**Data for review:**

BEGIN

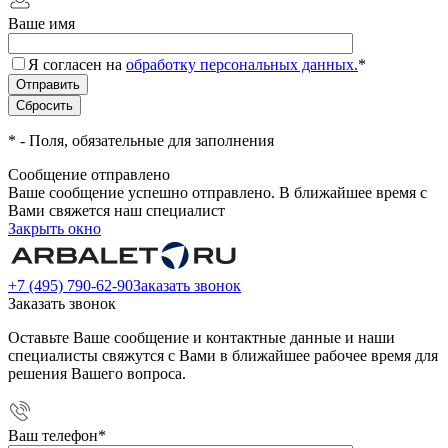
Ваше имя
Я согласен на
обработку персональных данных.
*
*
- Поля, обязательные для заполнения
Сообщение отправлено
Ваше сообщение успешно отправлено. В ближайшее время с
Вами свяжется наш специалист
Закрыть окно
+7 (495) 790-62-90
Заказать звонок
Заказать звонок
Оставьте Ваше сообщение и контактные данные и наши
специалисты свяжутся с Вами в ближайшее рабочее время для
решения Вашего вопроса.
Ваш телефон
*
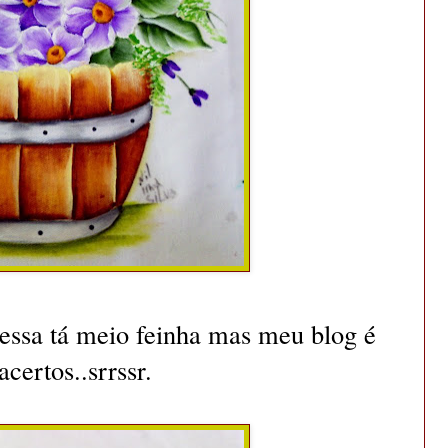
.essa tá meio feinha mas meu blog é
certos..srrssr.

END
BEGIN

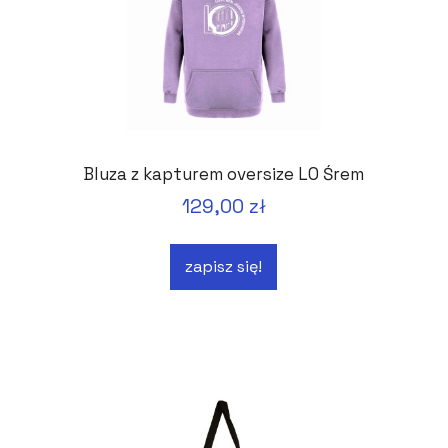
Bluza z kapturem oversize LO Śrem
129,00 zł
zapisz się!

END

**What is expected:**
From the data above, say how many lines include "ближайшее", and write nothing but the number.

**Exercise response:**
2